SupportNet
SupportNet: a novel incremental learning framework through deep learning and support data
This repository shows the implementation of SupportNet, solving the catastrophic forgetting problem efficiently and effectively. SupportNet combines the strength of deep learning and support vector machine (SVM), where SVM is used to identify the support data from the old data, which are fed to the deep learning model together with the new data for further training so that the model can review the essential information of the old data when learning the new information. Two powerful consolidation regularizers are applied to ensure the robustness of the learned model. Comprehensive experiments on various tasks, including enzyme function prediction, subcellular structure classification and breast tumor classification, show that SupportNet drastically outperforms the state-of-the-art incremental learning methods and reaches similar performance as the deep learning model trained from scratch on both old and new data.
Paper
https://arxiv.org/abs/1806.02942
Datasets
- The EC dataset: http://www.cbrc.kaust.edu.sa/DEEPre/dataset.html (This file contains the orignal sequence data and the labels. The pickle files, which are preprocessed from this original sequence data and are the feature files ready for usage in the script can be provided based on request. We are sorry that we cannot completely release them currently, since this paper has not been officiaully published. Those feature files would be released after this paper been published.)

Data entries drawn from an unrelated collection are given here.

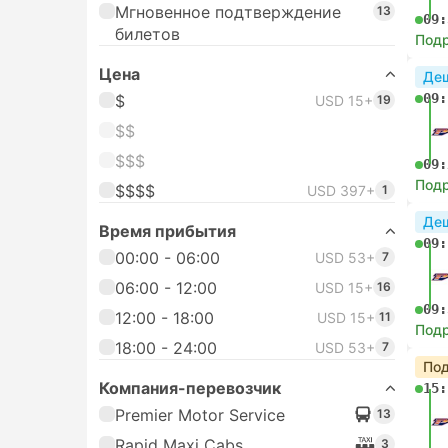
Мгновенное подтверждение
13
09:
билетов
Под
Цена
Де
09:
$
USD 15+
19
$$
$$$
09:
Под
$$$$
USD 397+
1
Де
Время прибытия
09:
00:00 - 06:00
USD 53+
7
06:00 - 12:00
USD 15+
16
09:
12:00 - 18:00
USD 15+
11
Под
18:00 - 24:00
USD 53+
7
Под
Компания-перевозчик
15:
Premier Motor Service
13
Rapid Maxi Cabs
3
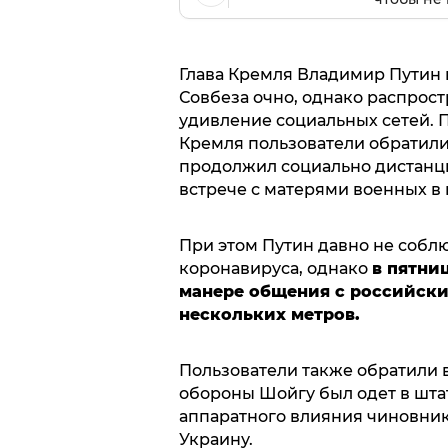
Глава Кремля Владимир Путин 
Совбеза очно, однако распрос
удивление социальных сетей. 
Кремля пользователи обратили
продолжил социально дистанцир
встрече с матерями военных в
При этом Путин давно не собл
коронавируса, однако
в пятни
манере общения с российски
нескольких метров.
Пользователи также обратили 
обороны Шойгу был одет в штат
аппаратного влияния чиновник
Украину.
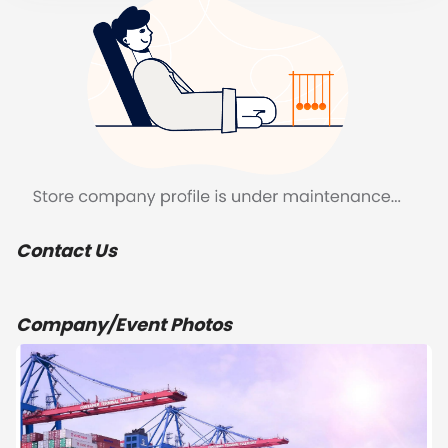
Contact Us
Company/Event Photos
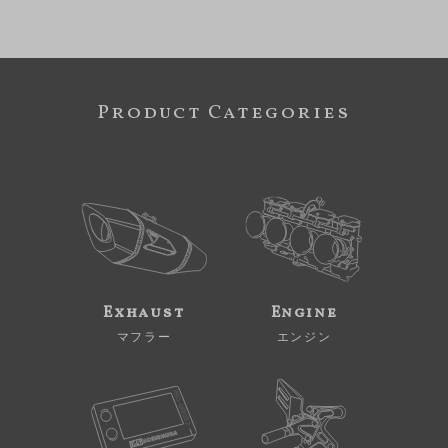
Product Categories
Exhaust
Engine
マフラー
エンジン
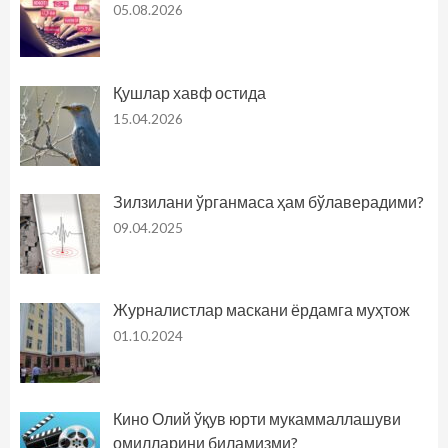
05.08.2026
Қушлар хавф остида
15.04.2026
Зилзилани ўрганмаса ҳам бўлаверадими?
09.04.2025
Журналистлар маскани ёрдамга муҳтож
01.10.2024
Кино Олий ўқув юрти мукаммаллашуви
омилларини биламизми?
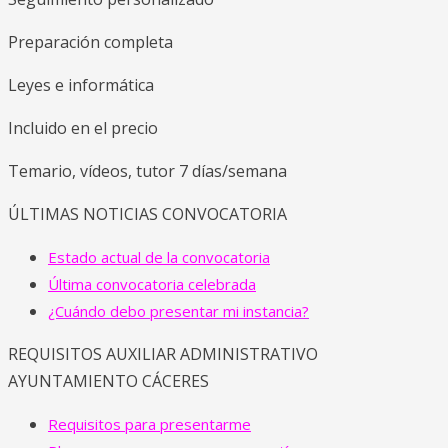
Preparación completa
Leyes e informática
Incluido en el precio
Temario, vídeos, tutor 7 días/semana​
ÚLTIMAS NOTICIAS CONVOCATORIA
Estado actual de la convocatoria
Última convocatoria celebrada
¿Cuándo debo presentar mi instancia?
REQUISITOS AUXILIAR ADMINISTRATIVO
AYUNTAMIENTO CÁCERES
Requisitos para presentarme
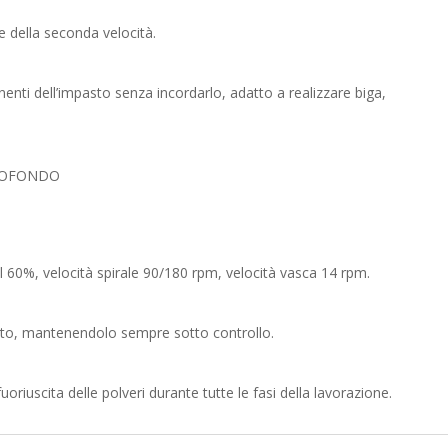
e della seconda velocità.
enti dell’impasto senza incordarlo, adatto a realizzare biga,
PROFONDO
al 60%, velocità spirale 90/180 rpm, velocità vasca 14 rpm.
sto, mantenendolo sempre sotto controllo.
oriuscita delle polveri durante tutte le fasi della lavorazione.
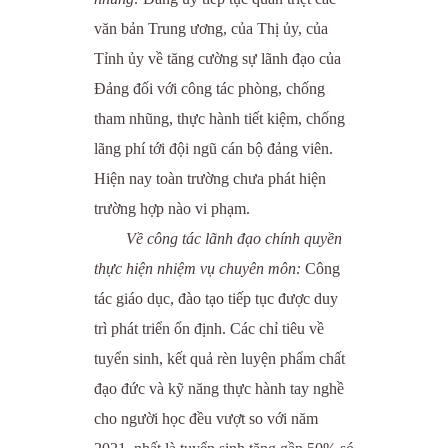
văn bản Trung ương, của Thị ủy, của
Tỉnh ủy về tăng cường sự lãnh đạo của
Đảng đối với công tác phòng, chống
tham nhũng, thực hành tiết kiệm, chống
lãng phí tới đội ngũ cán bộ đảng viên.
Hiện nay toàn trường chưa phát hiện
trường hợp nào vi phạm.
Về công tác lãnh đạo chính quyền
thực hiện nhiệm vụ chuyên môn:
Công
tác giáo dục, đào tạo tiếp tục được duy
trì phát triển ổn định. Các chỉ tiêu về
tuyển sinh, kết quả rèn luyện phẩm chất
đạo đức và kỹ năng thực hành tay nghề
cho người học đều vượt so với năm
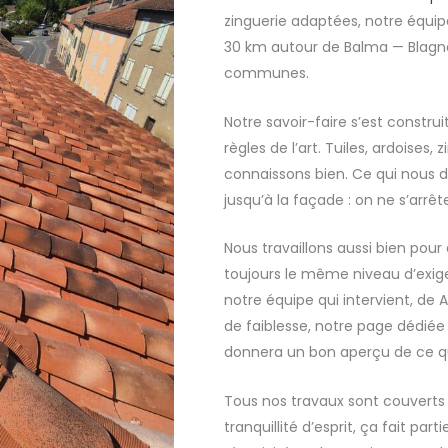
zinguerie adaptées, notre équip
30 km autour de Balma — Blagna
communes.
Notre savoir-faire s’est construi
règles de l’art. Tuiles, ardoises
connaissons bien. Ce qui nous d
jusqu’à la façade : on ne s’arrête
Nous travaillons aussi bien pour
toujours le même niveau d’exige
notre équipe qui intervient, de A
de faiblesse, notre page dédiée
donnera un bon aperçu de ce que
Tous nos travaux sont couverts
tranquillité d’esprit, ça fait part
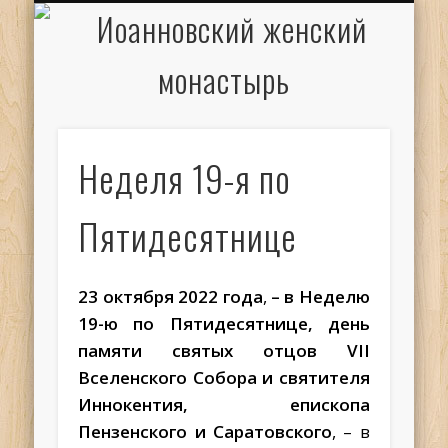
ИОАНН КРОНШТАДТСКИЙ
НАПИСАТЬ ПИСЬМО
ПАЛОМНИКАМ
ДУХОВЕНСТВО
РАСПИСАНИЕ
МОНАСТЫРЬ
КОНТАКТЫ
КРЕЩЕНИЕ
НОВОСТИ
ГЛАВНАЯ
МЕДИА
ТРЕБЫ
Неделя 19-я по
Пятидесятнице
23 октября 2022 года
,
– в Неделю
19-ю по Пятидесятнице, день
памяти святых отцов VII
Вселенского Собора и святителя
Иннокентия, епископа
Пензенского
и Саратовского
, – в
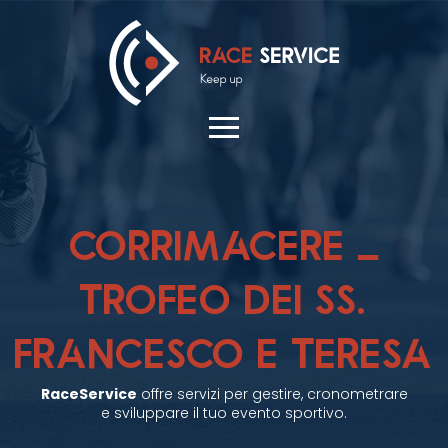
CORRIMACERE –
TROFEO DEI SS.
FRANCESCO E TERESA
RaceService
offre servizi per gestire, cronometrare
e sviluppare il tuo evento sportivo.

- The HeLa dataset: http://murphylab.web.cmu.edu/data/2DHeLa
- The BreakHis dataset: https://web.inf.ufpr.br/vri/breast-cancer-database/
Prerequisites
- Tensorflow (https://www.tensorflow.org/)
- TFLearn (tflearn.org/)
- CUDA (https://developer.nvidia.com/cuda-downloads)
- cuDNN (https://developer.nvidia.com/cudnn)

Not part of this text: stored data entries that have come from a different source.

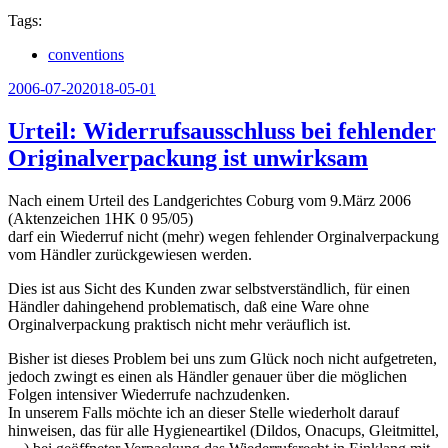
Tags:
conventions
Veröffentlicht
2006-07-20
2018-05-01
am
Urteil: Widerrufsausschluss bei fehlender
Originalverpackung ist unwirksam
Nach einem Urteil des Landgerichtes Coburg vom 9.März 2006
(Aktenzeichen 1HK 0 95/05)
darf ein Wiederruf nicht (mehr) wegen fehlender Orginalverpackung
vom Händler zurückgewiesen werden.
Dies ist aus Sicht des Kunden zwar selbstverständlich, für einen
Händler dahingehend problematisch, daß eine Ware ohne
Orginalverpackung praktisch nicht mehr veräuflich ist.
Bisher ist dieses Problem bei uns zum Glück noch nicht aufgetreten,
jedoch zwingt es einen als Händler genauer über die möglichen
Folgen intensiver Wiederrufe nachzudenken.
In unserem Falls möchte ich an dieser Stelle wiederholt darauf
hinweisen, das für alle Hygieneartikel (Dildos, Onacups, Gleitmittel,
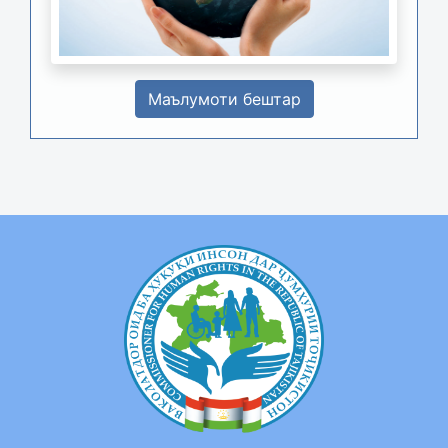
Маълумоти бештар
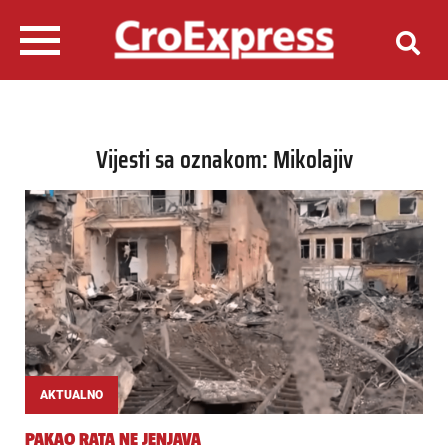
Vijesti sa oznakom: Mikolajiv
AKTUALNO
PAKAO RATA NE JENJAVA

- sklearn (scikit-learn.org/)
- numpy (www.numpy.org/)
- Jupyter notebook (jupyter.org/)
Source Code and Experimental Records
For EC number dataset
The code is in folder src_ec. The whole program can be run by execute main.sh. That file could take advantage of supportnet.py, which is the complete implementation of SupportNet. icarl_level_1.py shows our implementation of iCaRL on this specific dataset. The other files are some temp files for testing or libraries.
The experimental results were recorded in level_1_result.md.
For HeLa and BreakHis Datasets
The code the result are in the submodule myIL. It's written using Jupyter Notebook. Every code and result were thus recorded.